第3話 閉所恐怖症男子中学生(始


――近年特に人気のお菓子『グミ』。


 フニフニした柔らかな食感、カチカチにハードな食感、シャリシャリした食感……色々な食感と豊富な味に虜になる人も多いお菓子。


 コンビニやスーパーで買える手軽さと、新製品の入れ替わりが激しいことから、店頭で新しいものを見かけたら、とりあえず試しに買ってみる人も多い。


 刺激的なグミ、新しいグミを求めて、今日も究極のグミ愛好家の集まり『求魅グミ』は活動する――



「池田ー! なに、お前グミ買うの?」

「おお、俺フニャって柔らかいグミが好きなんだよ」

「ええー、俺固いのがいいかなー」


 スーパーのお菓子売り場、学ランを着た男子中学生の池田と友人は、一緒に通う進学塾で休憩時間に腹を膨らませる為のおやつを選んでいた。


 二人とも大きなリュックを背負っているが、友人がガッチリした体型なのに対して、グミを真剣に眺める池田はまだ背も小さく幼い顔立ちである。


「あ! 見た事ないグミが出てるぞ! 『人によって味が違う、刺激的な幻のグミ』だってさ。なんか面白そうだな!」


 池田が手にしたのは、黒いパッケージに金色のロゴが個性的な『求魅グミ』という商品。

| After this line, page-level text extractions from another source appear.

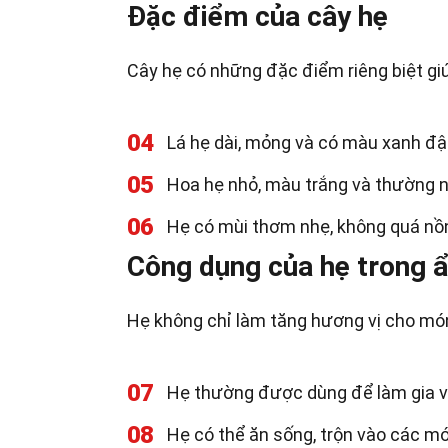
Đặc điểm của cây hẹ
Cây hẹ có những đặc điểm riêng biệt gi
04
Lá hẹ dài, mỏng và có màu xanh đ
05
Hoa hẹ nhỏ, màu trắng và thường 
06
Hẹ có mùi thơm nhẹ, không quá nồn
Công dụng của hẹ trong 
Hẹ không chỉ làm tăng hương vị cho mó
07
Hẹ thường được dùng để làm gia v
08
Hẹ có thể ăn sống, trộn vào các m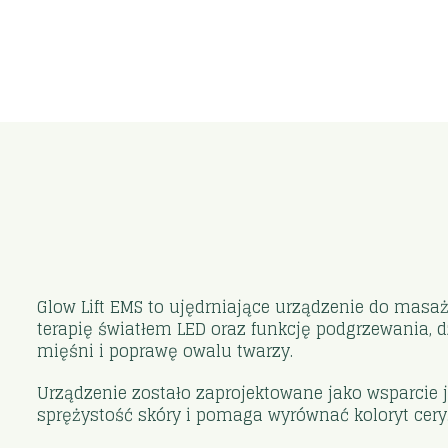
Glow Lift EMS to ujędrniające urządzenie do masa
terapię światłem LED oraz funkcję podgrzewania, d
mięśni i poprawę owalu twarzy.
Urządzenie zostało zaprojektowane jako wsparcie 
sprężystość skóry i pomaga wyrównać koloryt cery.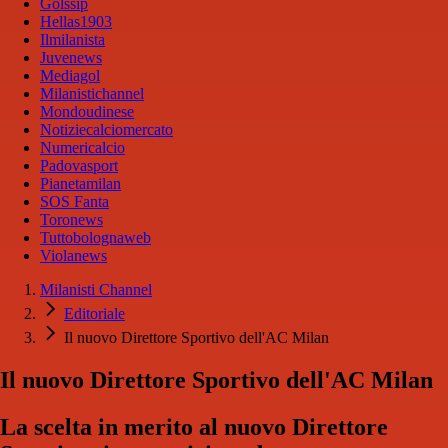
Golssip
Hellas1903
Ilmilanista
Juvenews
Mediagol
Milanistichannel
Mondoudinese
Notiziecalciomercato
Numericalcio
Padovasport
Pianetamilan
SOS Fanta
Toronews
Tuttobolognaweb
Violanews
Milanisti Channel
Editoriale
Il nuovo Direttore Sportivo dell'AC Milan
Il nuovo Direttore Sportivo dell'AC Milan
La scelta in merito al nuovo Direttore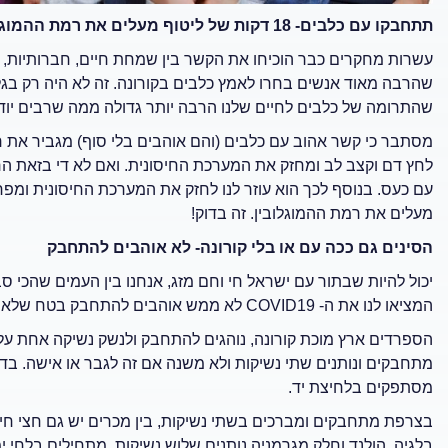
תתחבקו עם כלבים- 18 דקות של ליטוף מעלים את רמת ההמוגלובין!
עשרות מחקרים כבר הוכיחו את הקשר בין שמחת חיים, חברותיות, כוש
שהתרומה של כלבים לחיים שלנו הרבה יותר גדולה ממה שרבים יוד
מסתבר כי קשר אהוב עם כלבים (והם אוהבים בלי סוף) מגביר את ר
לחץ דם וקצב לב ומחזק את המערכת החיסונית. ואם לא די בזאת הרי
מעלים את רמת ההמוגלובין. זה בדוק!
הסינים גם ככה עם או בלי קורונה- לא אוהבים להתחבק
יכול להיות שבתור עם ישראל חי וחם מזג, אנחנו בין העמים שהכי ס
המציאו לנו את ה- COVID19 לא ממש אוהבים להתחבק בטח שלא בפומבי, הם רק לוחצים ידיים.
הספרדים ארץ מוכת קורונה, נוהגים להתחבק ולנשק נשיקה אחת על
מתחבקים ונותנים שתי נשיקות ולא משנה אם זה לגבר או אישה. בד
מסתפקים בלחיצת יד.
בצרפת מתחבקים ומברכים בשתי נשיקות, בין מכרים יש גם חצי חיב
בלגיה, הולנד וחלק מגרמניה נותנים שלוש נשיקות. מתחילים בלחי 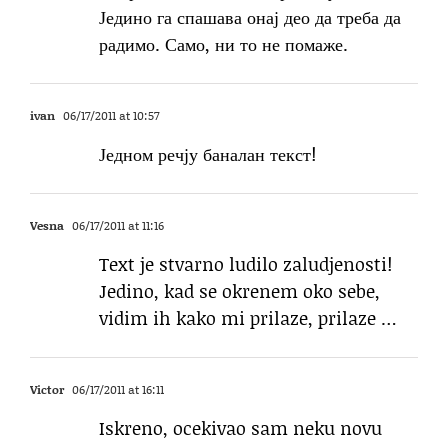
Једино га спашава онај део да треба да
радимо. Само, ни то не помаже.
ivan
06/17/2011 at 10:57
Једном речју баналан текст!
Vesna
06/17/2011 at 11:16
Text je stvarno ludilo zaludjenosti!
Jedino, kad se okrenem oko sebe,
vidim ih kako mi prilaze, prilaze …
Victor
06/17/2011 at 16:11
Iskreno, ocekivao sam neku novu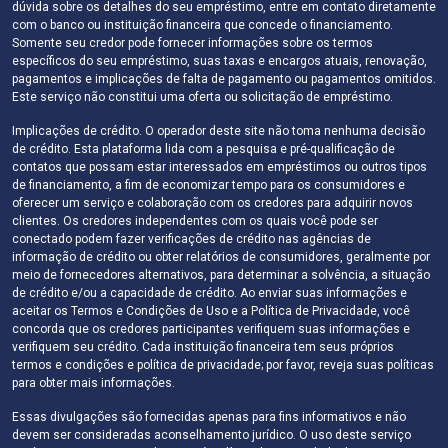
dúvida sobre os detalhes do seu empréstimo, entre em contato diretamente
com o banco ou instituição financeira que concede o financiamento.
Somente seu credor pode fornecer informações sobre os termos
específicos do seu empréstimo, suas taxas e encargos atuais, renovação,
pagamentos e implicações de falta de pagamento ou pagamentos omitidos.
Este serviço não constitui uma oferta ou solicitação de empréstimo.
Implicações de crédito. O operador deste site não toma nenhuma decisão
de crédito. Esta plataforma lida com a pesquisa e pré-qualificação de
contatos que possam estar interessados ​​em empréstimos ou outros tipos
de financiamento, a fim de economizar tempo para os consumidores e
oferecer um serviço e colaboração com os credores para adquirir novos
clientes. Os credores independentes com os quais você pode ser
conectado podem fazer verificações de crédito nas agências de
informação de crédito ou obter relatórios de consumidores, geralmente por
meio de fornecedores alternativos, para determinar a solvência, a situação
de crédito e/ou a capacidade de crédito. Ao enviar suas informações e
aceitar os Termos e Condições de Uso e a Política de Privacidade, você
concorda que os credores participantes verifiquem suas informações e
verifiquem seu crédito. Cada instituição financeira tem seus próprios
termos e condições e política de privacidade; por favor, reveja suas políticas
para obter mais informações.
Essas divulgações são fornecidas apenas para fins informativos e não
devem ser consideradas aconselhamento jurídico. O uso deste serviço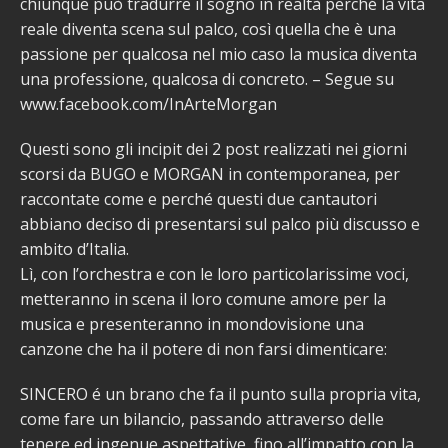
chiunque può tradurre il sogno in realtà perché la vita
reale diventa scena sul palco, così quella che è una
passione per qualcosa nel mio caso la musica diventa
una professione, qualcosa di concreto. – Segue su
www.facebook.com/InArteMorgan
Questi sono gli incipit dei 2 post realizzati nei giorni
scorsi da BUGO e MORGAN in contemporanea, per
raccontate come e perché questi due cantautori
abbiano deciso di presentarsi sul palco più discusso e
ambito d’Italia.
Lì, con l’orchestra e con le loro particolarissime voci,
metteranno in scena il loro comune amore per la
musica e presenteranno in mondovisione una
canzone che ha il potere di non farsi dimenticare:
SINCERO é un brano che fa il punto sulla propria vita,
come fare un bilancio, passando attraverso delle
tenere ed ingenue aspettative, fino all’impatto con la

「へぇ、池田それにするの? 俺はコレでいいかなー。いつもの『カッチカチグミ』」

「お前いつもそれだな。やべ、時間ないぞ! 早く行こうぜ!」


 時間が迫ってきている二人は、急いで支払いへと向かう。


 レジには自分たちより少し年上だろうか、美しい少女が立っていた。


 色白の肌は透き通るようで、やけに赤いぷっくりとした唇が目についた。

 年頃の少年二人は頬を赤らめ、肘でお互いをつつきながら会計を済ませた。


「ありがとうございました」


 つり目がちの目を伏せて、長く伸びた濡羽色の髪とパツンと切り揃えられた前髪の美しい店員がお礼を言うと、急いでいた事も忘れ二人揃ってポーッとする。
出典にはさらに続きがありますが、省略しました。